I wouldn't be opposed to doing a single species tank or having a variety.

I guess it comes down to what would you do if you had this empty tank.


----------



## Fogelhund (Dec 3, 2002)

What are the dimensions of this tank? Any ideas at all as to what you might like?


----------



## sublimerjm (Nov 26, 2007)

the tank is 2'X2'X2'. needle nose gars was being tossed around. I would get a small pair and then get rid of them once they got to big. Also thought about german rams. I'm fairly sure I want to make it a planted tank.


----------



## dwarfpike (Jan 22, 2008)

I'd go planted in that sized tank as well, just remember the antinic blues won't help a whole lot with the plants ... wrong range for them.


----------



## sublimerjm (Nov 26, 2007)

I could try to focus on fish that have some blue in them. that way the antinic might have some nice effect


----------



## dwarfpike (Jan 22, 2008)

It could, I just wouldn't count the antinic bulbs wattage or lummins in terms of figuring out the lighting for the plants.


----------



## sublimerjm (Nov 26, 2007)

what is the fish in the header? all black with the blue spots. I think its a tropheus.


----------



## Darkside (Feb 6, 2008)

Its a goby cichlid, Eretmodus cyanostictus.


----------



## sublimerjm (Nov 26, 2007)

Don't think I will be pursuing those then. I'm going to go with a softer water tank, with plants and some drift wood. I really like the Geophagus family. I would like 3 different speicies all together. So assuming Geophagus is one, maybe 4 of them total. what are some other fish that would get along with them. Actually like the german blue rams also. so assume those 2. you think there would be room for 4 geophagus and maybe 6 rams, and maybe even one other species?


----------



## Darkside (Feb 6, 2008)

I think that footprint really only has room for one type of cichlid, you can do some cories and shoaling fish with whatever cichlid you choose.


----------



## Number6 (Mar 13, 2003)

My advice, drill rocks and skewer on a pvc stand to create a center tower of rocks right to the top. This allows you to put in a rock dwelling fish.

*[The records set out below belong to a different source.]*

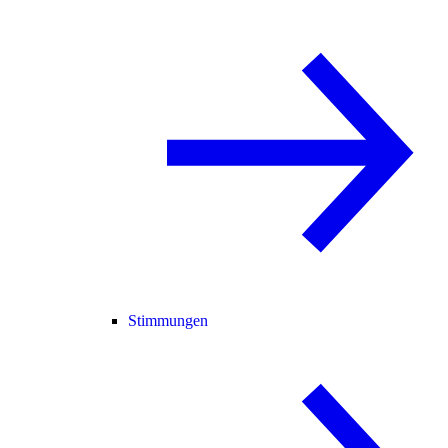
Stimmungen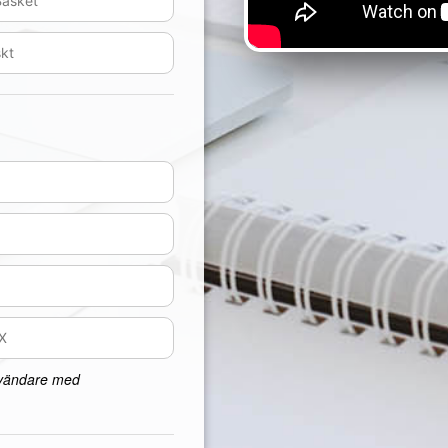
nvändare med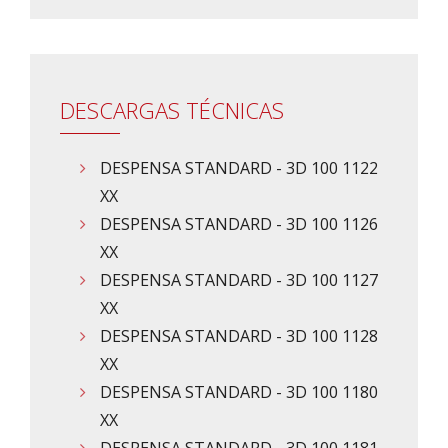
DESCARGAS TÉCNICAS
DESPENSA STANDARD - 3D 100 1122
XX
DESPENSA STANDARD - 3D 100 1126
XX
DESPENSA STANDARD - 3D 100 1127
XX
DESPENSA STANDARD - 3D 100 1128
XX
DESPENSA STANDARD - 3D 100 1180
XX
DESPENSA STANDARD - 3D 100 1181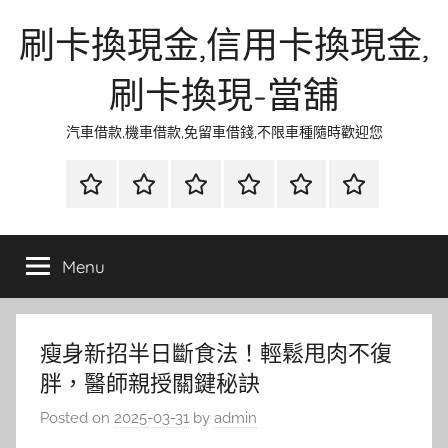
Skip
刷卡換現金,信用卡換現金,
to
content
刷卡換現-當舖
汽車借款,機車借款,免留車借錢,不限車種隨時歡迎您
首
當
網
流
環
聯
頁
鋪
路
行
保
合
金
資
時
清
徵
Menu
融
訊
尚
潔
信
瘦身新招半日斷食法！輕鬆甩肉不復
胖，醫師親授關鍵秘訣
Posted on
2025-03-31
by
admin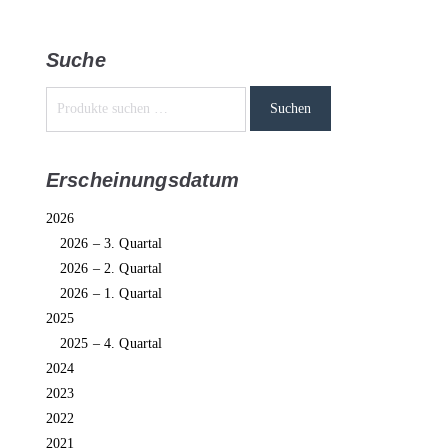
Suche
Suchen
Erscheinungsdatum
2026
2026 – 3. Quartal
2026 – 2. Quartal
2026 – 1. Quartal
2025
2025 – 4. Quartal
2024
2023
2022
2021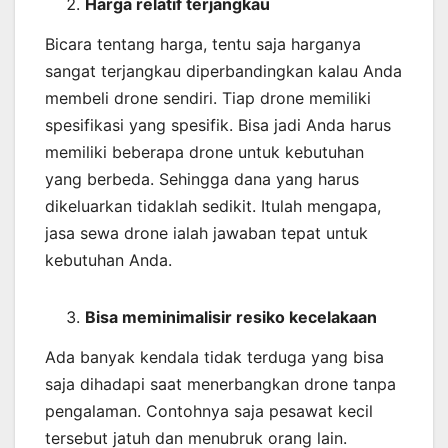
Harga relatif terjangkau
Bicara tentang harga, tentu saja harganya
sangat terjangkau diperbandingkan kalau Anda
membeli drone sendiri. Tiap drone memiliki
spesifikasi yang spesifik. Bisa jadi Anda harus
memiliki beberapa drone untuk kebutuhan
yang berbeda. Sehingga dana yang harus
dikeluarkan tidaklah sedikit. Itulah mengapa,
jasa sewa drone ialah jawaban tepat untuk
kebutuhan Anda.
Bisa meminimalisir resiko kecelakaan
Ada banyak kendala tidak terduga yang bisa
saja dihadapi saat menerbangkan drone tanpa
pengalaman. Contohnya saja pesawat kecil
tersebut jatuh dan menubruk orang lain.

Around the 4 walls, leave open or thin driftwood only. This allows fish to "pace" around and around the center column of rock work. Open water swimmers will work well.

One idea... 
You could go with some sort of goby for the rocks... perhaps peacock gudgeons. You can then go for German Rams for the bottom, a tetra for mid water, and hatchetfish for the top.

There are other ideas that could work... you just have to design in 3d! Go vertical!


----------



## sublimerjm (Nov 26, 2007)

As for lighting I'm planning on using 2-3 of these.

http://www.petstore.com/ps_ViewItem.asp ... ild=PC5653

any reason these wouldn't work well?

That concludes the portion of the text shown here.